*Supplied records*
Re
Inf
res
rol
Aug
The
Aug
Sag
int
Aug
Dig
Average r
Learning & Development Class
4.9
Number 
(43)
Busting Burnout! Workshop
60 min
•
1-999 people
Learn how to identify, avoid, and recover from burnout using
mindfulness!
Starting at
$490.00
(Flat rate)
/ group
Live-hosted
---
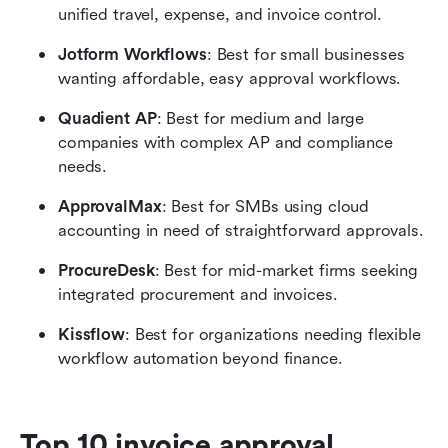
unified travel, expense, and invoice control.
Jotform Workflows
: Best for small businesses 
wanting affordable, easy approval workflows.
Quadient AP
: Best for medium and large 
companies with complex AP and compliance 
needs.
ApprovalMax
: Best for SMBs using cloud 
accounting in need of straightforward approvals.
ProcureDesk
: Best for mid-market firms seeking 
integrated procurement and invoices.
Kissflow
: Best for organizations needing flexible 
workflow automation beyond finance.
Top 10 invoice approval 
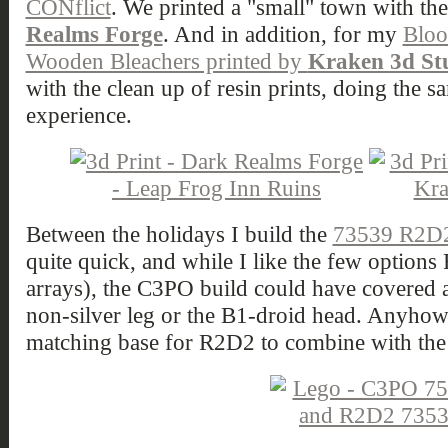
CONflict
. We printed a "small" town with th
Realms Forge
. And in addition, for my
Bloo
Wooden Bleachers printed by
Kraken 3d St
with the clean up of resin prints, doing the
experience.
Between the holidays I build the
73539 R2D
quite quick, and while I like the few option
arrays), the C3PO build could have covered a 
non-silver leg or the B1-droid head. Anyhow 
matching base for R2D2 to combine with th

*What the task asks*
Output should match, line for line, the stretch of the material above from the line holding "Kraken 3d St" through the line holding "matching base for R2D2 to combine with th".

*Answer for this exercise*
Kraken 3d St
with the clean up of resin prints, doing the
experience.
Between the holidays I build the
73539 R2D
quite quick, and while I like the few option
arrays), the C3PO build could have covered a 
non-silver leg or the B1-droid head. Anyhow 
matching base for R2D2 to combine with th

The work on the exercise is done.